THE INPUT:
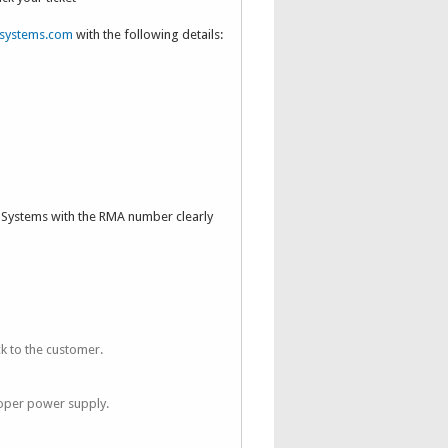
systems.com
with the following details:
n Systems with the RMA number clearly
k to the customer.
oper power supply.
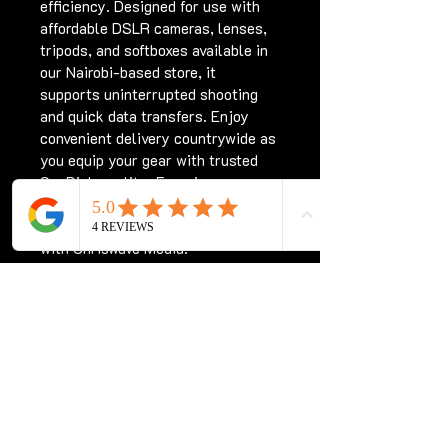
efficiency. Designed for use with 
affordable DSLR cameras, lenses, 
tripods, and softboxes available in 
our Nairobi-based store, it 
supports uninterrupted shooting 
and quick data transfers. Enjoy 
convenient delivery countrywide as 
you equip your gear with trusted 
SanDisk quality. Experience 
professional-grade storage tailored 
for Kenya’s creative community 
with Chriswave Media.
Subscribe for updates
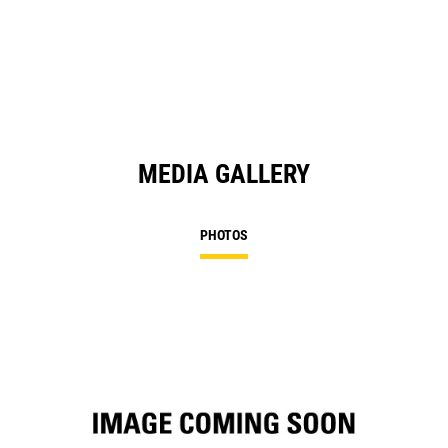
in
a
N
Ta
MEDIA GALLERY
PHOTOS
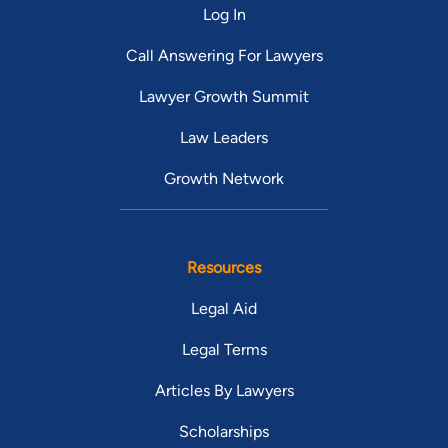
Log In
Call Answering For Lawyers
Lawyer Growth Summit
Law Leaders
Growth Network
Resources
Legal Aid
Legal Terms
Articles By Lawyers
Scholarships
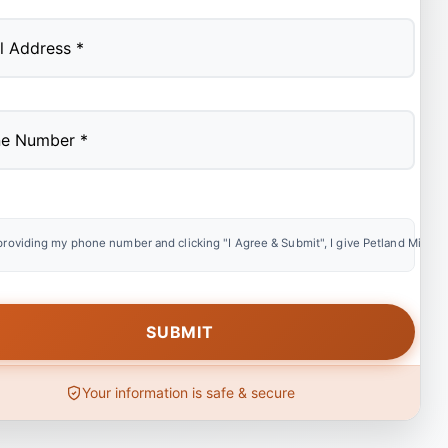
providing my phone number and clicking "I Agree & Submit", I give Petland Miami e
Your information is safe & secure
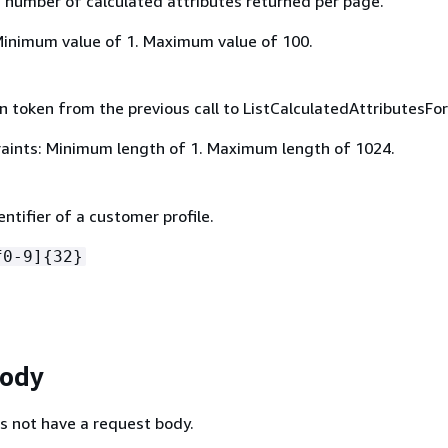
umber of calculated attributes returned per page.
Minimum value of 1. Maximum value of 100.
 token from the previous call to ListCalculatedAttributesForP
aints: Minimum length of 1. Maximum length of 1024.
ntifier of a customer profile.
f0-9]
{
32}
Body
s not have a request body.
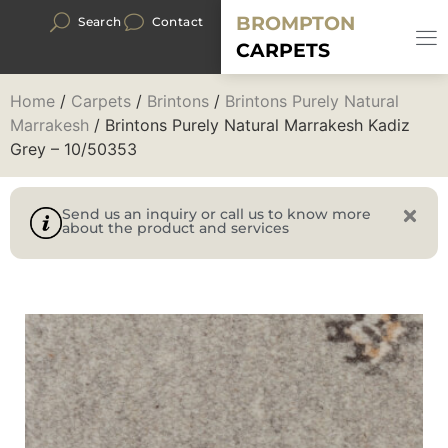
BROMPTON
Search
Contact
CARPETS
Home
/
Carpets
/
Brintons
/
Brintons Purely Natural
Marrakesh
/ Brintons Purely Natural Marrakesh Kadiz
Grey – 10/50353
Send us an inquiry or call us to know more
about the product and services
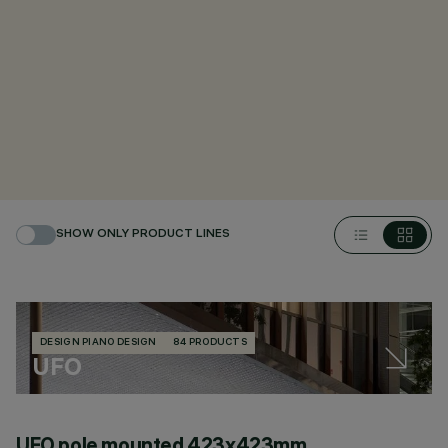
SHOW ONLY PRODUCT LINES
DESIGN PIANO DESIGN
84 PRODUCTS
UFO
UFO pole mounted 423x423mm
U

YOUR GOAL: Go through the records above and write out every line exactly, passing over the pictures.

RESPONSE:
systems.com
with the following details:
n Systems with the RMA number clearly
k to the customer.
oper power supply.
efficiency. Designed for use with 
affordable DSLR cameras, lenses, 
tripods, and softboxes available in 
our Nairobi-based store, it 
supports uninterrupted shooting 
and quick data transfers. Enjoy 
convenient delivery countrywide as 
you equip your gear with trusted 
SanDisk quality. Experience 
professional-grade storage tailored 
for Kenya’s creative community 
with Chriswave Media.
Subscribe for updates
in
a
N
Ta
MEDIA GALLERY
PHOTOS
Log In
Call Answering For Lawyers
Lawyer Growth Summit
Law Leaders
Growth Network
Resources
Legal Aid
Legal Terms
Articles By Lawyers
Scholarships
providing my phone number and clicking "I Agree & Submit", I give Petland Miami e
Your information is safe & secure
umber of calculated attributes returned per page.
Minimum value of 1. Maximum value of 100.
 token from the previous call to ListCalculatedAttributesForP
aints: Minimum length of 1. Maximum length of 1024.
ntifier of a customer profile.
f0-9]
{
32}
Body
s not have a request body.
BROMPTON
Search
Contact
CARPETS
Home
/
Carpets
/
Brintons
/
Brintons Purely Natural
Marrakesh
/ Brintons Purely Natural Marrakesh Kadiz
Grey – 10/50353
Send us an inquiry or call us to know more
about the product and services
SHOW ONLY PRODUCT LINES
DESIGN PIANO DESIGN
84 PRODUCTS
UFO
UFO pole mounted 423x423mm
U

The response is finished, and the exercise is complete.